Joliet Zonta Club celebrates 40 years of raising the status of women

Published: Saturday, July 19, 2014 5:39 p.m. CDT
Caption
(Photo provided)
Bonnie Horne (left to right) supervises April Balzhiser (in back) and Bonnie McElroy as they rearranged the artwork in the display area at ReStore in Joliet on May 17.
Caption
(Photo provided)
Zonta members at a service project at Groundwork in Joliet, circa 1996.

JOLIET – Joliet Zonta Club charter member Dr. Patricia L. Miller recalled mentioning the Equal Rights Amendment to a class of college students when she was teaching at the University of St. Francis in Joliet a few years ago.

“Lo and behold,” said Miller of Plainfield, a retired Joliet psychologist, “only one person had heard of it.”

While the status of women has changed in the United States in the 40 years since the Joliet chapter of Zonta was formed – good stenography skills is no longer a condition for employment – it’s by no means perfect, Miller feels, not as long as double standards and sexual harassment still exist.

For women in the rest of the world, there is much work to be done, which is why Zonta is still relevant, Miller said. Zonta is known for its warm and open attitude among members, even when walking into an unfamiliar chapter.

“They greet you like a long-lost sister,” Miller said.

Although Miller grew up as an only child to parents who felt anything boys could do, girls could do too, the larger world did not see it that way, Miller said. As a teen, Miller stood up to an entire school board trying – unsuccessfully – to convince them to change policy so she could take shop class.

Through Zonta, Miller has met and connected with other professional women who want to support women, she said. Other members at the time included former Clerk of the Circuit Court Helen S. Harshbarger and Dorothy Cryder, former writer for the Living section of The Herald-News, Miller said.

Projects in those early years included reading stories to children in Groundwork and assisting a halfway house for alcoholic women, Miller said, as such women were generally not well-received when they returned home.

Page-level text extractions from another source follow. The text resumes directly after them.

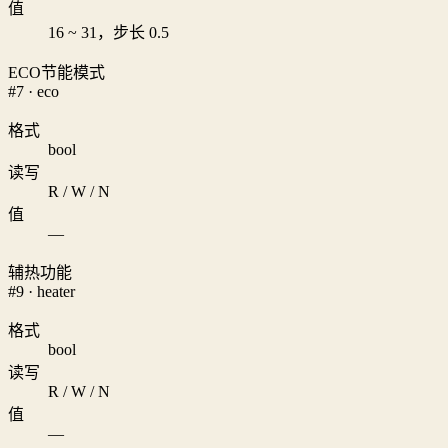
值
16 ~ 31，步长 0.5
ECO节能模式
#7 · eco
格式
bool
读写
R / W / N
值
—
辅热功能
#9 · heater
格式
bool
读写
R / W / N
值
—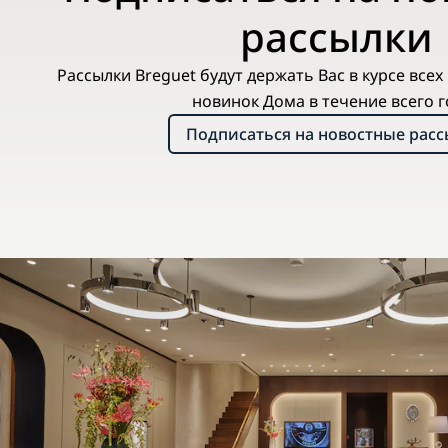
рассылки
Рассылки Breguet будут держать Вас в курсе все
новинок Дома в течение всего г
Подписаться на новостные рас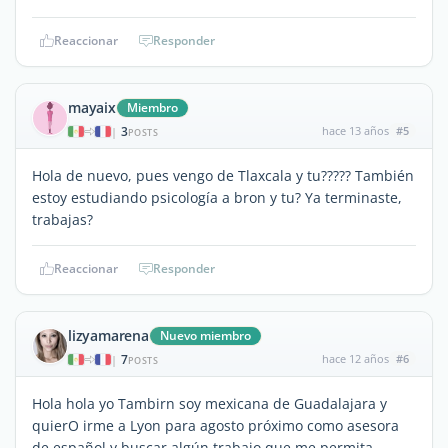
Reaccionar
Responder
mayaix
Miembro
3
hace 13 años
#5
|
POSTS
Hola de nuevo, pues vengo de Tlaxcala y tu????? También
estoy estudiando psicología a bron y tu? Ya terminaste,
trabajas?
Reaccionar
Responder
lizyamarena
Nuevo miembro
7
hace 12 años
#6
|
POSTS
Hola hola yo Tambirn soy mexicana de Guadalajara y
quierO irme a Lyon para agosto próximo como asesora
de español y buscar algún trabajo que me permita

“It was wonderful that we could support something that helped take the stigma out while they were trying to put their lives back together,” Miller said.

Every two years the Joliet Zonta Club sponsors an organization that helps women, said Mardi Wunderlich, current president and police social worker for the Joliet Police Department.

Currently, that organization is Will County Habitat for Humanity because most of its recipients are women, Wunderlich said. Other organizations from past years include Groundwork and Lamb’s Fold Center, both in Joliet.

Wunderlich, who likes knitting and crocheting, would love to begin a jail ministry one day.

She feels it would not only spark engaging interaction, it would sharpen the inmates’ math and reading skills through the following and adjusting of patterns.

“It’s always good to assist,” Wunderlich said. “And we always benefit way more than they do.”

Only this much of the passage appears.